Tozuka M, Fidge N
Baker Medical Research Institute, Prahran, Melbourne, Victoria, Australia.
Biochem J. 1989 Jul 1;261(1):239-44. doi: 10.1042/bj2610239.
The liver plays a major role in the metabolism of plasma high-density lipoprotein (HDL). Several groups have postulated, but others refuted, the existence of a classical membrane receptor which recognizes HDL. In the present study, we identified and purified two liver HDL-binding proteins of 120 kDa (HB1) and 100 kDa (HB2), with apparent specificity for HDL3 devoid of E apolipoprotein. The plasma membrane was the richest source of the HDL-binding protein. Both proteins bound A-I and A-II apolipoproteins and retained HDL-binding activity after final purification. HB1 activity, but not that of HB2, was lost after treatment with beta-mercaptoethanol, but reduction did not change the apparent molecular mass of either protein. Antibodies against HB1 or HB2 did not cross-react, and preliminary structural investigations provide evidence to suggest that HB1 and HB2 are not structurally related. We thus provide evidence for at least two liver plasma-membrane proteins which bind HDL apolipoproteins, suggesting that protein-protein interaction participates to some degree in the mechanism of HDL recognition by cells.
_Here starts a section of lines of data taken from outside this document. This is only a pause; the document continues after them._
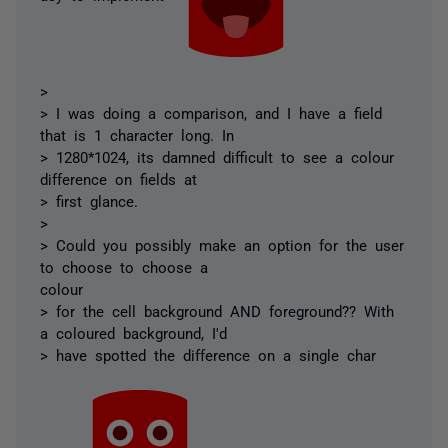
>
> I was doing a comparison, and I have a field
that is 1 character long. In
> 1280*1024, its damned difficult to see a colour
difference on fields at
> first glance.
>
> Could you possibly make an option for the user
to choose to choose a
colour
> for the cell background AND foreground?? With
a coloured background, I'd
> have spotted the difference on a single char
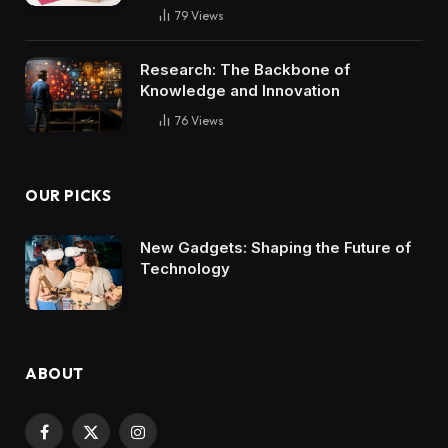
79
Views
Research: The Backbone of
Knowledge and Innovation
76
Views
OUR PICKS
New Gadgets: Shaping the Future of
Technology
ABOUT
Facebook
X
Instagram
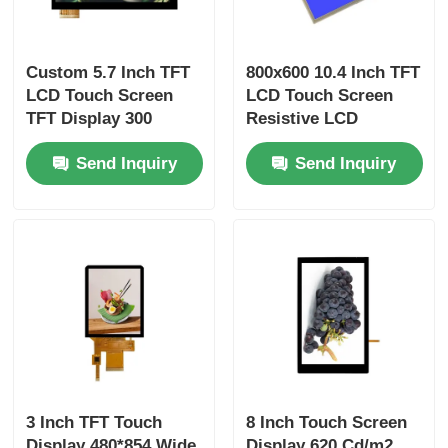
Custom 5.7 Inch TFT
800x600 10.4 Inch TFT
LCD Touch Screen
LCD Touch Screen
TFT Display 300
Resistive LCD
Cd/M2 640x480
Display 60pin 24bit
Send Inquiry
Send Inquiry
Resolution
RGB Interface
3 Inch TFT Touch
8 Inch Touch Screen
Display 480*854 Wide
Display 620 Cd/m2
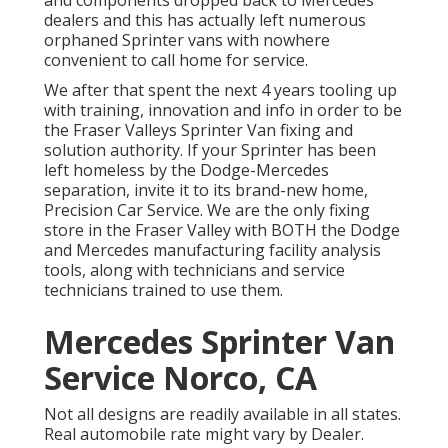
dealers and this has actually left numerous
orphaned Sprinter vans with nowhere
convenient to call home for service.
We after that spent the next 4 years tooling up
with training, innovation and info in order to be
the Fraser Valleys Sprinter Van fixing and
solution authority. If your Sprinter has been
left homeless by the Dodge-Mercedes
separation, invite it to its brand-new home,
Precision Car Service. We are the only fixing
store in the Fraser Valley with BOTH the Dodge
and Mercedes manufacturing facility analysis
tools, along with technicians and service
technicians trained to use them.
Mercedes Sprinter Van
Service Norco, CA
Not all designs are readily available in all states.
Real automobile rate might vary by Dealer.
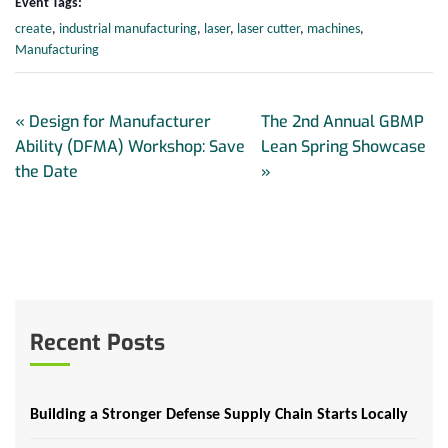
Event Tags:
create
,
industrial manufacturing
,
laser
,
laser cutter
,
machines
,
Manufacturing
«
Design for Manufacturer
The 2nd Annual GBMP
Ability (DFMA) Workshop: Save
Lean Spring Showcase
the Date
»
Recent Posts
Building a Stronger Defense Supply Chain Starts Locally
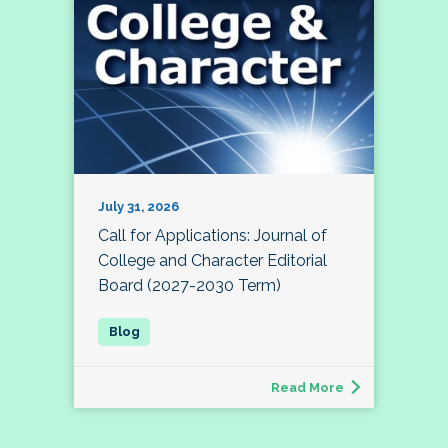
July 31, 2026
Call for Applications: Journal of
College and Character Editorial
Board (2027-2030 Term)
Read More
肝脏在血浆高密度脂蛋白(HDL)的代谢中起主要作用。几个研究小组曾推测存在一种识别HDL的经典膜受体,但其他小组予以反驳。在本研究中,我们鉴定并纯化了两种肝脏HDL结合蛋白,分子量分别为120 kDa(HB1)和100 kDa(HB2),它们对不含E载脂蛋白的HDL3具有明显的特异性。质膜是HDL结合蛋白最丰富的来源。两种蛋白都能结合A-I和A-II载脂蛋白,并且在最终纯化后仍保留HDL结合活性。用β-巯基乙醇处理后,HB1的活性丧失,但HB2的活性未丧失,不过还原作用并未改变两种蛋白的表观分子量。针对HB1或HB2的抗体不发生交叉反应,初步结构研究提供的证据表明HB1和HB2在结构上不相关。因此,我们提供了证据,证明至少有两种肝脏质膜蛋白能结合HDL载脂蛋白,这表明蛋白质-蛋白质相互作用在某种程度上参与了细胞识别HDL的机制。